Saved data entries
= Beginning of Section =
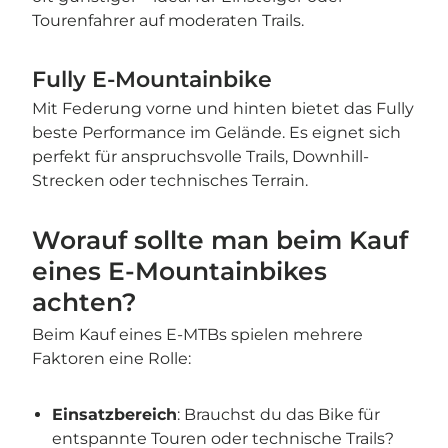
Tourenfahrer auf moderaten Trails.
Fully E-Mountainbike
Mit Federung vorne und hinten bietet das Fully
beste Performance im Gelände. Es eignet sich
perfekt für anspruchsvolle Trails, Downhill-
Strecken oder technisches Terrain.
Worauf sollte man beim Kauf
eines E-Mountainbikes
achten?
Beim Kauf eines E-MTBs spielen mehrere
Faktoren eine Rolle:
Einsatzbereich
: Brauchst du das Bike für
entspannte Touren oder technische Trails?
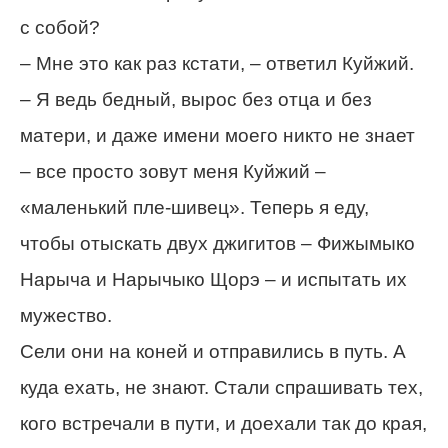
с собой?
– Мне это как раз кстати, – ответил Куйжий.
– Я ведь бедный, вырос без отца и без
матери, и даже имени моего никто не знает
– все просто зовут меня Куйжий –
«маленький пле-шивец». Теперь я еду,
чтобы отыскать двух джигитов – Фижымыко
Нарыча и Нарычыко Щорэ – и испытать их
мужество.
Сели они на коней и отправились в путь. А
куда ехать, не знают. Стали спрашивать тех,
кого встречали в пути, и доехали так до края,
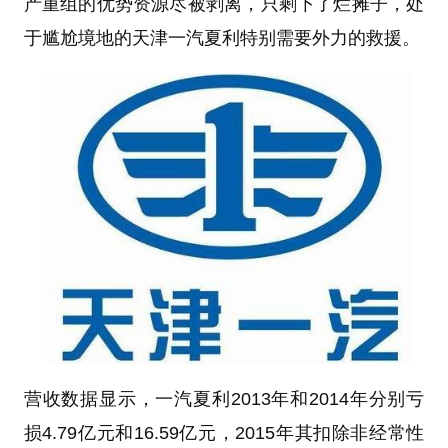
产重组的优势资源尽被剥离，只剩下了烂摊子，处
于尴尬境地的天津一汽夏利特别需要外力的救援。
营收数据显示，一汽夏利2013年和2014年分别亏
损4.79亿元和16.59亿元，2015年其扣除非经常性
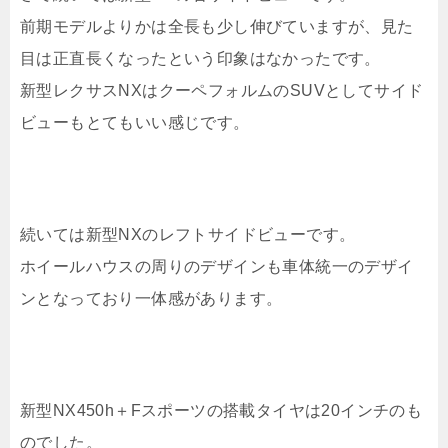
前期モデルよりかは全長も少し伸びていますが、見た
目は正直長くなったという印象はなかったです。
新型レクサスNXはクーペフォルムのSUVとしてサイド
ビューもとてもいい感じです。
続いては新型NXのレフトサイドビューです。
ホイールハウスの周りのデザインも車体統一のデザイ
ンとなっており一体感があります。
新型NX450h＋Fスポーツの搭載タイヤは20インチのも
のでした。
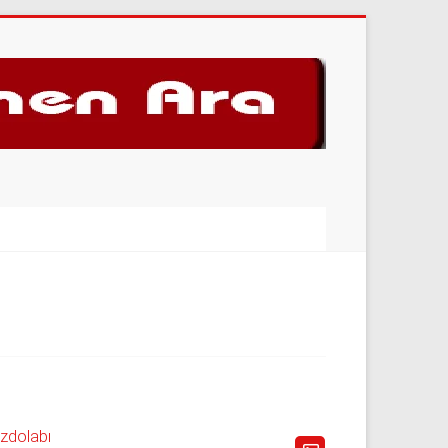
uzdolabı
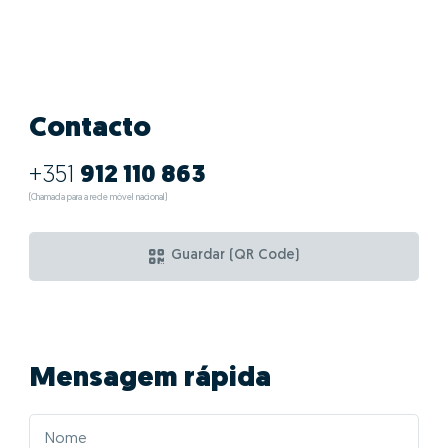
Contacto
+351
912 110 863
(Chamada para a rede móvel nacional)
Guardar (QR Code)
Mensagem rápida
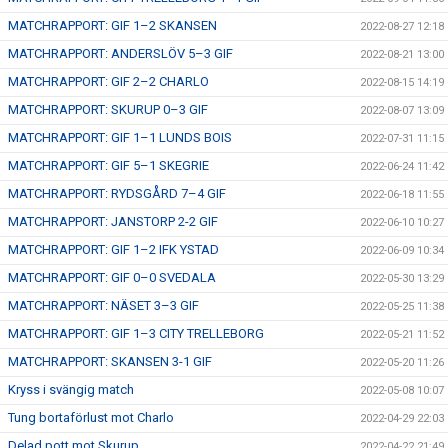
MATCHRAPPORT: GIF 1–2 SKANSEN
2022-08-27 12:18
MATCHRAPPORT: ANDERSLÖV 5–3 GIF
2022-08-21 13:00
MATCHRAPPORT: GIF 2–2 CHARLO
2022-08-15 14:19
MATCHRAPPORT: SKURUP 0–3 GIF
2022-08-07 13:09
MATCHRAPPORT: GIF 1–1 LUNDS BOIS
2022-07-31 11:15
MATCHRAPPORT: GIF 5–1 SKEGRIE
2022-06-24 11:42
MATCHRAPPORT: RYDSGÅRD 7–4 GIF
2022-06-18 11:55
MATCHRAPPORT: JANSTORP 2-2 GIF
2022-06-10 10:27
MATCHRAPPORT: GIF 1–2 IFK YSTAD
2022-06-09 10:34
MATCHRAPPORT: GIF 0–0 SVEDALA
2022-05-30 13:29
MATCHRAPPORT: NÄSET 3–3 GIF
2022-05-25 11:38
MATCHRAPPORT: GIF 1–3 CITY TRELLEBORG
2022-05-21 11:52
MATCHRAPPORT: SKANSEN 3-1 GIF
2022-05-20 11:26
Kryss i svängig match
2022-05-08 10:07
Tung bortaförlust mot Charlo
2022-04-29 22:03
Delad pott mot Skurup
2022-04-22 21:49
= End of Section =
- Problem statement:
Wherever the word "Fully" turns up in a line of the entries above, copy that line.

- Response box:
Fully E-Mountainbike
Mit Federung vorne und hinten bietet das Fully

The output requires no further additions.